Julia Meltzer and David Thorne
we will live to see these things, or, five pictures of what may come to pass | 2007 | 47:04mins | DV | USA
Julia Meltzer is a media artist and executive director of Clockshop, a non-profit production company based in Los Angeles. Her works are realized in video, installation, and performance presentations. Her video works include State of Emergency: Inside the L.A.P.D. (Elizabeth Canner/ Julia Meltzer, 30 min, 1993), Room Service (15 min, 1994), Conversation Piece (20 min, 1997), and It’s not my memory of it (Speculative Archive, 25 min, 2003). Installations include
Meltzer’s work has been exhibited and broadcast at venues including Creative Time’s Art in the Anchorage, The New Museum of Contemporary Art (New York), Mass MOCA (West Adams, Massachusetts), Forum Stadtpark (Graz, Austria), the Dutch Electronic Arts Festival (Rotterdam, the Netherlands) and on selected PBS television stations. She has taught video and digital media at Hampshire College and UC Irvine.
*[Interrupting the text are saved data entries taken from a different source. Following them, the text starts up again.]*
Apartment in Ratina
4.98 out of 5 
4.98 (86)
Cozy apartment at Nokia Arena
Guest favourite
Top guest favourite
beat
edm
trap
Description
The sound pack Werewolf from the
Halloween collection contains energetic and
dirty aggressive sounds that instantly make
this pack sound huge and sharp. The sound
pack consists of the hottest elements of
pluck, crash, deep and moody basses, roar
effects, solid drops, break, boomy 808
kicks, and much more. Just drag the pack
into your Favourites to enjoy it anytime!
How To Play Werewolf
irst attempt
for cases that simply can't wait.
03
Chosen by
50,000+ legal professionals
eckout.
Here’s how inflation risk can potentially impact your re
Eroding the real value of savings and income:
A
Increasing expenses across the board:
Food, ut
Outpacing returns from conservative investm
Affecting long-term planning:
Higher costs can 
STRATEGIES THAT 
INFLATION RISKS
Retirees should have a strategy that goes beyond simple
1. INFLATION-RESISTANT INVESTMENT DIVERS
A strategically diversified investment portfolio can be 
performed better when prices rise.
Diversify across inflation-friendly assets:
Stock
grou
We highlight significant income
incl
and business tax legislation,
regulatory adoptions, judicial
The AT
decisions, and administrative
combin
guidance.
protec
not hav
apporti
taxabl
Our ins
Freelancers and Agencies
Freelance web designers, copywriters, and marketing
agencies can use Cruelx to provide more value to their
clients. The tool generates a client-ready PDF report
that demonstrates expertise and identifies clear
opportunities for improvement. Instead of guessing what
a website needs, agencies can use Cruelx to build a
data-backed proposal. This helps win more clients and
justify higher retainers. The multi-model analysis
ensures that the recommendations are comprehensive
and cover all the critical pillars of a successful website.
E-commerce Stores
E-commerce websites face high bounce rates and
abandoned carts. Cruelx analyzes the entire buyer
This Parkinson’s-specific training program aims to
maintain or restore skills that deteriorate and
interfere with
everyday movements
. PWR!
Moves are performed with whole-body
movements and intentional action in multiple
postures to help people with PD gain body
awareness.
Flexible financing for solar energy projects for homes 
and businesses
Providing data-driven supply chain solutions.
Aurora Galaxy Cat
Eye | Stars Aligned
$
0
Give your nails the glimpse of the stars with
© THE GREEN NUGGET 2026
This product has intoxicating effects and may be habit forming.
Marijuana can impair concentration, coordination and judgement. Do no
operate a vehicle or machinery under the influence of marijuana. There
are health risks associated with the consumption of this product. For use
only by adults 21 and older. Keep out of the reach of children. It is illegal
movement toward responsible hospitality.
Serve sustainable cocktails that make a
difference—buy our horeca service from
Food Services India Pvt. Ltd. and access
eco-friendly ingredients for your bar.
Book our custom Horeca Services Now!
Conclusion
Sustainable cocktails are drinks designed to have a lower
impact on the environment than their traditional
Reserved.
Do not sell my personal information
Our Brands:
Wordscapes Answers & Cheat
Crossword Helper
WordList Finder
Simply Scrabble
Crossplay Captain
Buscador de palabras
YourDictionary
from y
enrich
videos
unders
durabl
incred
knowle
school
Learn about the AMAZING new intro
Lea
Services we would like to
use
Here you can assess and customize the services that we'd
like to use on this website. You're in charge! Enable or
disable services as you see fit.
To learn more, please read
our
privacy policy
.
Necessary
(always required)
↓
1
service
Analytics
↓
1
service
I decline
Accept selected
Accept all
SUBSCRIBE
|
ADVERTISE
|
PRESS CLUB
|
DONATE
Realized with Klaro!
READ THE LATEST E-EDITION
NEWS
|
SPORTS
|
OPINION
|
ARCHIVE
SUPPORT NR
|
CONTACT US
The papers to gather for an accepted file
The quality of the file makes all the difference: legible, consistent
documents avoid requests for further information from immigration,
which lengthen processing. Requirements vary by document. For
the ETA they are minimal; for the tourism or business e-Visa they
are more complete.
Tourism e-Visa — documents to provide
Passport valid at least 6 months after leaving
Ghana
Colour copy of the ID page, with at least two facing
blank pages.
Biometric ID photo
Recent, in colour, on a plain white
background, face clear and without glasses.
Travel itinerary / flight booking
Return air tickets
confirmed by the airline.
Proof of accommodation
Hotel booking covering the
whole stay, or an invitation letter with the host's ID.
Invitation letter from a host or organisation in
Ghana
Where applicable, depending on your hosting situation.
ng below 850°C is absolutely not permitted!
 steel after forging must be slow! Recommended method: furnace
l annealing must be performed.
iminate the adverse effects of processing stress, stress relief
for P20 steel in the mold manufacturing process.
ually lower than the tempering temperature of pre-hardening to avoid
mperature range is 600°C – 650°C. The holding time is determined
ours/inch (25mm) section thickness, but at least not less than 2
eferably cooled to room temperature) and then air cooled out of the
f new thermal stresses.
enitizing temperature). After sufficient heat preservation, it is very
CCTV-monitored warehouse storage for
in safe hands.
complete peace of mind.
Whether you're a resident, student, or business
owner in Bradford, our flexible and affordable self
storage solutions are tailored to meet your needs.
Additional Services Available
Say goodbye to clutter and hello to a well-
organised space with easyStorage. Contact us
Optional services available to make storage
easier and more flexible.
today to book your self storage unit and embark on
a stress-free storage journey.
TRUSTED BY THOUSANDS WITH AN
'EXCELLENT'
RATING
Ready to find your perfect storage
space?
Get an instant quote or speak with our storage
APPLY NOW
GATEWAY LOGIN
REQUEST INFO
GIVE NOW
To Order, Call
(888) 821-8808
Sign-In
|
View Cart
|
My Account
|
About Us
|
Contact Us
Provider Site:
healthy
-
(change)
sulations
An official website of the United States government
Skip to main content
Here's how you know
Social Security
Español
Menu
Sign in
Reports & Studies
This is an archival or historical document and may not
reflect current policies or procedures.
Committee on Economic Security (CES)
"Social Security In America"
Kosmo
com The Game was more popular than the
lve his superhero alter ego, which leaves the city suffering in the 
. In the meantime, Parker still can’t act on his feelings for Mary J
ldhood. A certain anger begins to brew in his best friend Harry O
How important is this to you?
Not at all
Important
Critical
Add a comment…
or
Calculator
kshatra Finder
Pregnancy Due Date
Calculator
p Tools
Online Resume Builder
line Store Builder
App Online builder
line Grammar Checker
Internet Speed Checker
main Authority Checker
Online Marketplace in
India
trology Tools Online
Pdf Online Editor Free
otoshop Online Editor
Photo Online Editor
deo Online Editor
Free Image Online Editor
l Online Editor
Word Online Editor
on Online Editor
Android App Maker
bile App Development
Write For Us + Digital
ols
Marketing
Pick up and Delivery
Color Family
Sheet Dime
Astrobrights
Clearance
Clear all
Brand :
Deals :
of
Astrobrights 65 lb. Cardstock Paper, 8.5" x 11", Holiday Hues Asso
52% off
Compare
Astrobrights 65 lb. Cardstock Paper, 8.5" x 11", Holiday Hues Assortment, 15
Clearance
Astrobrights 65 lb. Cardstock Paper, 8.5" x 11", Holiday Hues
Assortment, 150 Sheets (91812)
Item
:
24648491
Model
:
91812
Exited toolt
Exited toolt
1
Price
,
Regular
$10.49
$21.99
David Thorne lives and works in Los Angeles. His recent work addresses the conditions of so-called globalization; notions of justice shot through with revenge; and memory practices in a moment of excessive rememorations. Current projects include: The Speculative Archive (with Julia Meltzer), an ongoing series of photo-works Men in the News (1991-present), and URL project Boom! (with Oliver Ressler).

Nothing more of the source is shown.